Ultima chiamata
Il divorzio del Terzo Polo: domani (forse) il giorno decisivo
Continua la telenovela terzopolista: l'ultimo scoglio, dice Italia Viva riguarda una questione di soldi. In mezzo ci sono i seggi dei senatori e i numeri che non rendono autonoma Azione. A ricoprire il ruolo dell'avvocato ci pensa il presidente del Senato Ignazio La Russa.
Nonostante la scissione dell’ormai fu Terzo Polo sembrasse conclusa, Matteo Renzi e Carlo Calenda stanno ancora discutendo sulla separazione del gruppo tra i seggi del Senato.
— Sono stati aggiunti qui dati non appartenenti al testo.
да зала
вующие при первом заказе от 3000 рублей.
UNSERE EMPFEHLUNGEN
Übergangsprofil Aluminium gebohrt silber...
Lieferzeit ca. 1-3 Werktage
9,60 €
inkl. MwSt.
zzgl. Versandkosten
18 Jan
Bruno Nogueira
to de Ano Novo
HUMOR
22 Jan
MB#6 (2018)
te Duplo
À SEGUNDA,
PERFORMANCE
E come per il migliore dei divorzi, anche in questo caso sembrerebbe essere tutta una questione di soldi.
Dove eravamo rimasti? Dopo le parole di Carlo Calenda alla festa del Foglio, Matteo Renzi ha avviato l’operazione per la separazione del gruppo in entrambi i rami del Parlamento. Alla Camera, dove i deputati di Azione sono 12 e quelli di Italia Viva 10, la scissione si è risolta senza screzi ed entrambi si sono costituiti gruppo autonomo (entrambi avevano infatti i numeri necessari). Il problema resta al Senato. I senatori di Calenda sono solo quattro, mentre Renzi ne conta sette. Quest’ultimi, nelle scorse ore, hanno votato per il cambiamento del nome del gruppo, che — come da esito della votazione — è stato cambiato in "Italia Viva-Renew Europe". Ad Azione la decisione unilaterale non è piaciuta: il partito non ha i numeri per costituire un gruppo autonomo e i suoi senatori, messi alla porta, non potrebbero che trasferirsi nel Gruppo misto. Così hanno segnalato la questione al presidente del Senato Ignazio La Russa: "Faremo ricorso!".
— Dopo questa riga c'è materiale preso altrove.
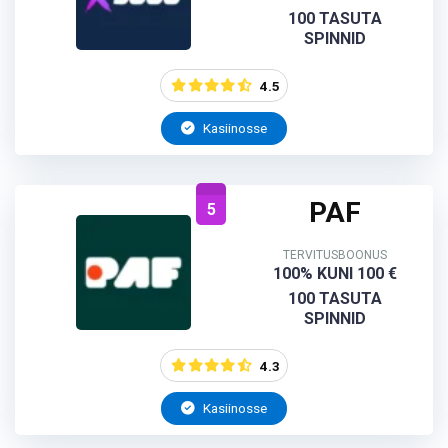
100 TASUTA
SPINNID
4.5
Kasiinosse
PAF
5
TERVITUSBOONUS
100% KUNI 100 €
100 TASUTA
SPINNID
4.3
Kasiinosse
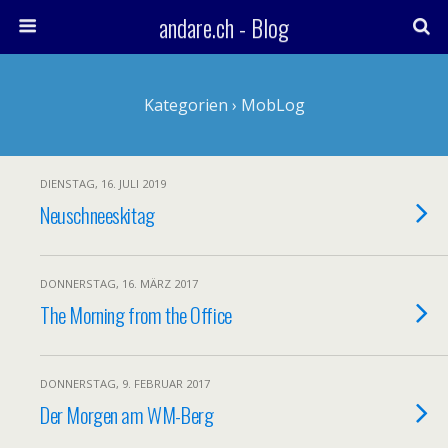
andare.ch - Blog
Kategorien ›
MobLog
DIENSTAG, 16. JULI 2019
Neuschneeskitag
DONNERSTAG, 16. MÄRZ 2017
The Morning from the Office
DONNERSTAG, 9. FEBRUAR 2017
Der Morgen am WM-Berg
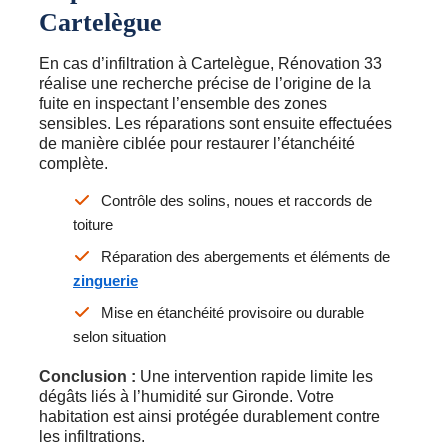
Cartelègue
En cas d’infiltration à Cartelègue, Rénovation 33
réalise une recherche précise de l’origine de la
fuite en inspectant l’ensemble des zones
sensibles. Les réparations sont ensuite effectuées
de manière ciblée pour restaurer l’étanchéité
complète.
Contrôle des solins, noues et raccords de
toiture
Réparation des abergements et éléments de
zinguerie
Mise en étanchéité provisoire ou durable
selon situation
Conclusion :
Une intervention rapide limite les
dégâts liés à l’humidité sur Gironde. Votre
habitation est ainsi protégée durablement contre
les infiltrations.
La Russa ha accolto la richiesta di Azione e ha proposto di farsi mediatore per risolvere l’impasse tendendo una mano a Carlo Calenda. Nella giornata di ieri il presidente del Senato ha incontrato i deputati dei due partiti Mariastella Gelmini e Enrico Borghi, ma dall’incontro non ne è uscito nulla se non una deadline: giovedì (domani, ndr) sarà l’ultimo giorno disponibile per mettere un punto all’intera faccenda, anche coinvolgendo la Giunta del Regolamento se necessaerio.
Italia Viva ha ringraziato il presidente "per l’impegno" ma ha confermato le decisioni prese, consapevole di avere il coltello dalla parte del manico: "Calenda ha deciso di rompere e allora ognuno vada per la sua strada in libertà". Da Azione, invece, la reazione è opposta. "Noi abbiamo dato piena adesione alla proposta di La Russa", spiegano fonti di partito. A quanto apprende l’Adnkronos da fonti parlamentarti e non confermate dal Senato, si sta cercando un punto di equilibrio tra la richiesta di autonomia di Italia Viva e la perdita dei fondi di Azione.
Se il partito di Calenda passasse al Gruppo misto, fanno notare i renziani, perderebbe circa un terzo dei fondi per via delle norme anti transfughi che sono vigore in Senato (e non alla Camera). "Facendo due conti, "andando nel Misto Calenda passa dai 550mila euro che riceve grazie a Italia Viva a circa 130mila euro annui. Questo è il motivo che spiega perché Azione è così nervosa", dicono i parlamentari di Italia Viva. Ma il partito di Calenda ne fa anche una questione di "legittimità del cambio di nome", approvata unilateralmente da Renzi e i suoi. Sull’ipotesi che i calendiani rimangano all’interno del gruppo, i renziani spiegano: "Non avranno più voce in Senato. Noi decidiamo chi parla in aula, decidiamo tutto noi perché siamo maggioranza. Calenda vuole i soldi. Per noi invece c'è una questione di principio: noi non cediamo sul gruppo perché abbiamo ragione noi. A noi interessa la politica". Appuntamento, dunque, a domani.